The idea of a political process that has at its core decision making meetings where all of us can bring suggestions, make critiques and take part in the final decision is what makes Occupy revolutionary far more than whatever demands are formulated. It is the process itself that is potentially transformative, even in the most weak and dysfunctional assemblies. If the assembly can be the mechanism by which we organize a camp or organize a general strike then why can it not also be the mechanism by which we organize our workplace, our school or our neighborhood. And when the assemblies spread and meet up where then is the room for the politicians who instead want to represent us.
The assembly v the politician
This is not a new concept, the assembly is as old and almost certainly older than the politician. The two have in fact been in conflict with each other for many long years. It was the assemblies that liquidated the power of the Czar in Russia in 1917 only to be liquidated in turn by the Bolsheviks who formed the new government of politicians. In Chiapas in Southern Mexico hundreds of Zapatista communities have used the assembly as their root method of making decisions since (and before) they entered into rebellion in 1994. The Zapatista assembly model that will be 18 years old this new year. When Argentina went into crisis in 1999 and the people said of the politicians that ‘they all must go’ the assembly emerged in both workplace and neighborhood as the way to keep society functioning as government after government fell.

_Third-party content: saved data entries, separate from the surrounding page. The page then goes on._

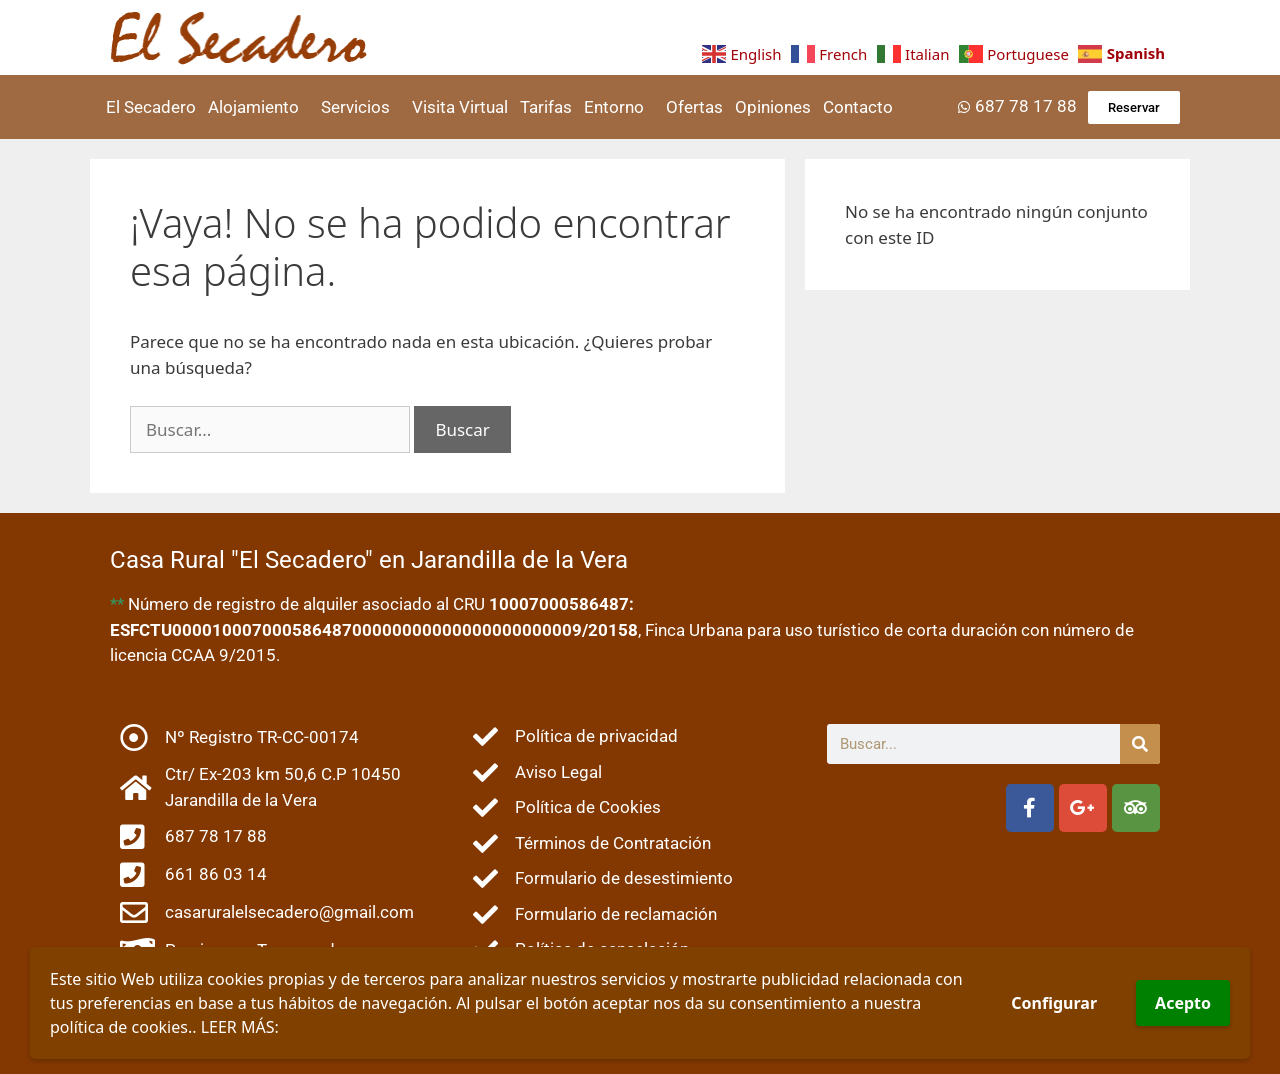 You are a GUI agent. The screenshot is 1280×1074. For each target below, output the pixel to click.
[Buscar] (1140, 744)
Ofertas (694, 107)
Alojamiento (258, 107)
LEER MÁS (238, 1027)
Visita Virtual (460, 107)
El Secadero (151, 107)
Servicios (360, 107)
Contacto (858, 107)
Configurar (1054, 1003)
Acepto (1183, 1003)
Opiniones (773, 107)
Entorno (619, 107)
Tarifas (546, 107)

The assembly and the politician will always be locked in a combat to the death, regardless if that politician is of the right, left or center. The two models are incompatible, either the people rule or the politicians rule and that applies as much at the small local level of an Occupy assembly as at the national or regional level. And let us be clear, the politician is not simply someone who embraces that term in some formal way. It is also the person who informally declares that they should have a special right in the making of decisions because of who they are or what they have done — because in other words they know better. The politician is the one that seeks to flatter those they think can be won to their side and to browbeat those they think can not rather than engaging in open and honest debate. The politician hates the assembly process as constituting a barrier to ‘what is to be done’ and seeks to either abolish it or restrict just who is allowed to take part.
The Occupy assemblies are a long way from forming the new world in the shell of the old. Only a very few have had a major local impact, Occupy Oakland being the most obvious of the bunch. Most are small and isolated, a cluster of tents in the vast cities of the disinterested. In many places the General Assembly & the processes and dynamics it contains are quite dysfunctional — all too often as in Dublin due to the attempts by the old left to quickly push its answers through. But for all these problems this scattering of 1100 assemblies across the globe is a start, a start in the process that is not about reforming banking laws or tweaking constitutions but building a new world.